ASSIGNMENT =>
Write out the line with "Describe the element" and every later line through the end of the data below, exactly as given, with no pictures in the copy.

Stored entries
· · · · ·

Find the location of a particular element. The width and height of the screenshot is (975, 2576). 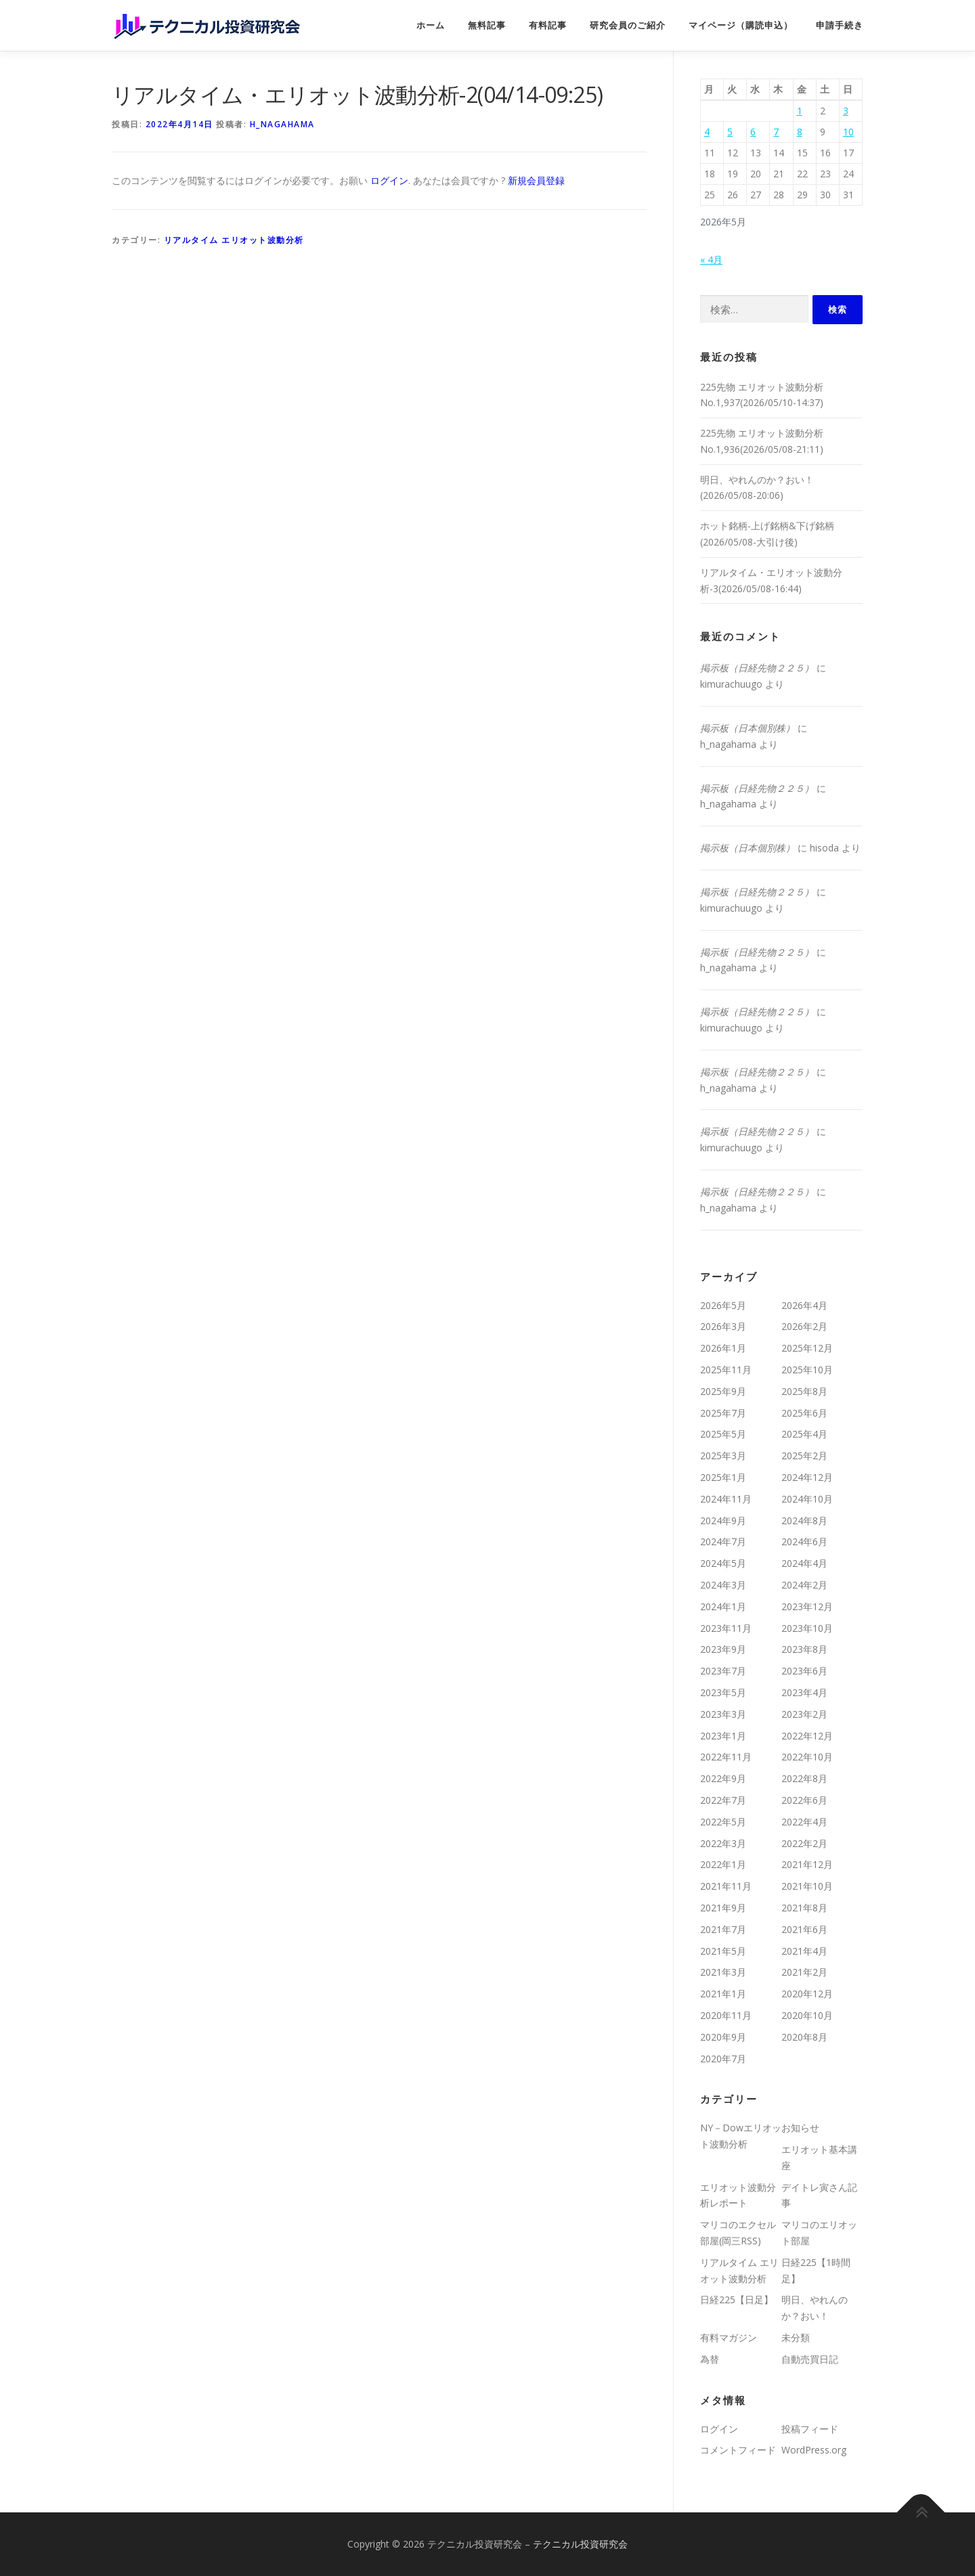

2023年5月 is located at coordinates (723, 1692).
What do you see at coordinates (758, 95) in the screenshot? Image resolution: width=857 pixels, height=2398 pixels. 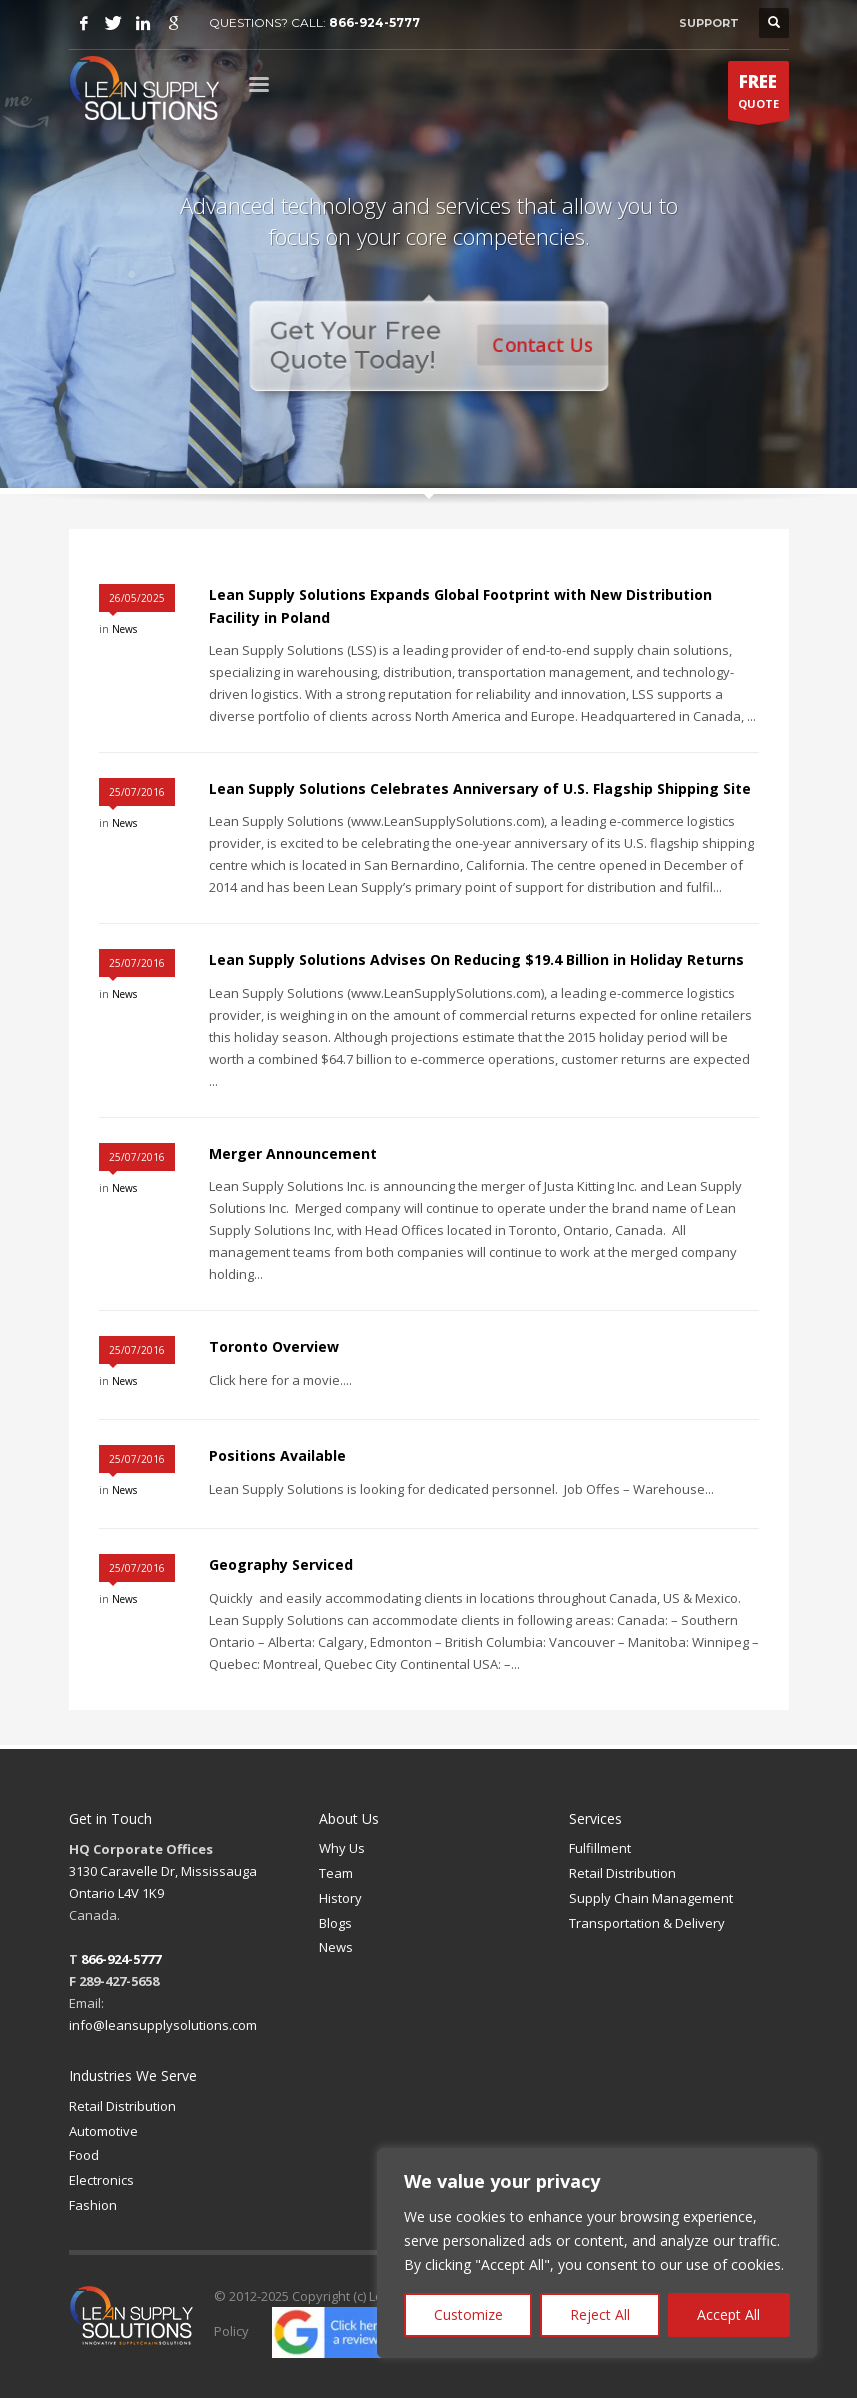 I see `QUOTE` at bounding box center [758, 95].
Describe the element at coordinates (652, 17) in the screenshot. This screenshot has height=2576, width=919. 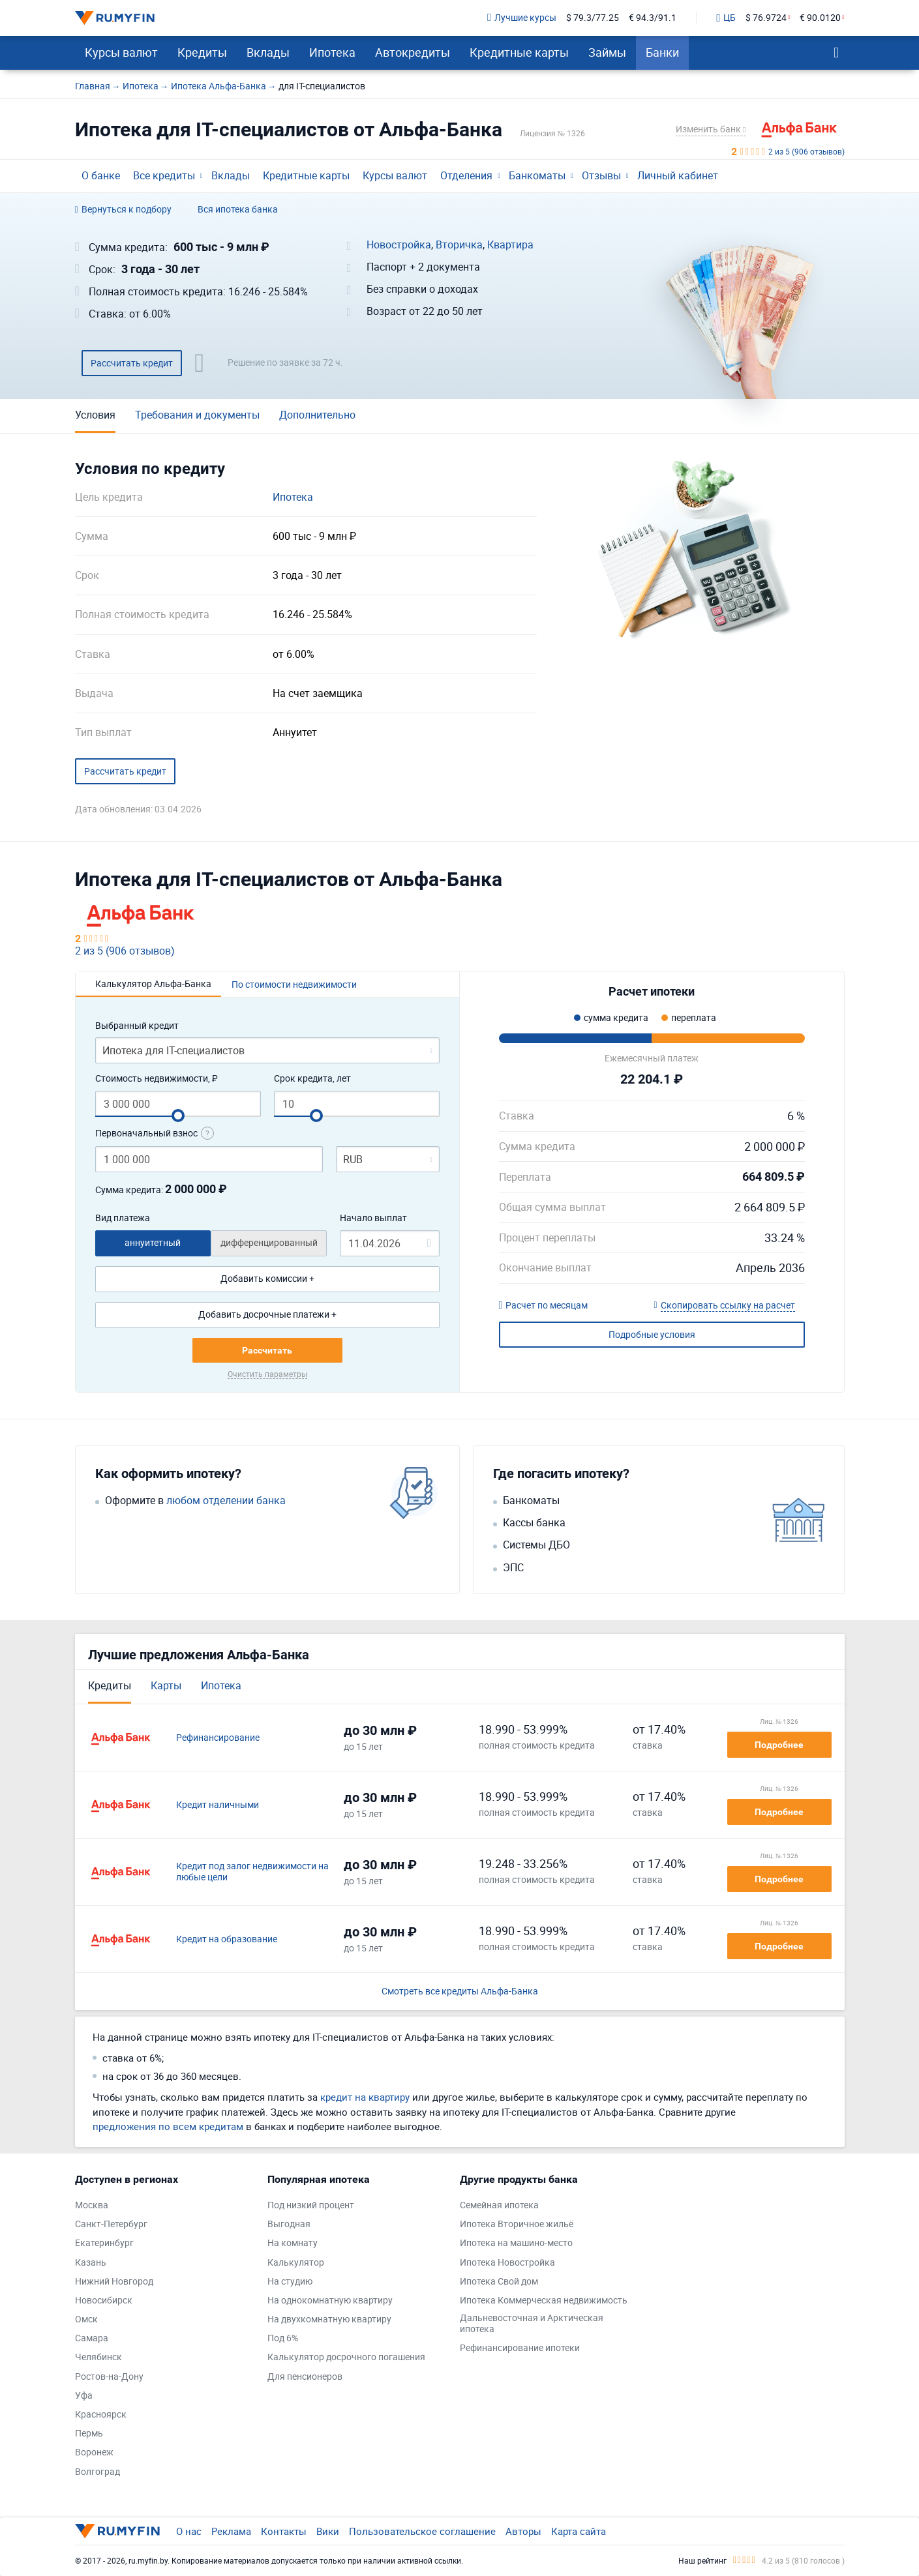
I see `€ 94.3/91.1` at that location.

· · · · ·

OUTPUT BELOW =>
Describe the element at coordinates (652, 17) in the screenshot. This screenshot has height=2576, width=919. 
I see `€ 94.3/91.1` at that location.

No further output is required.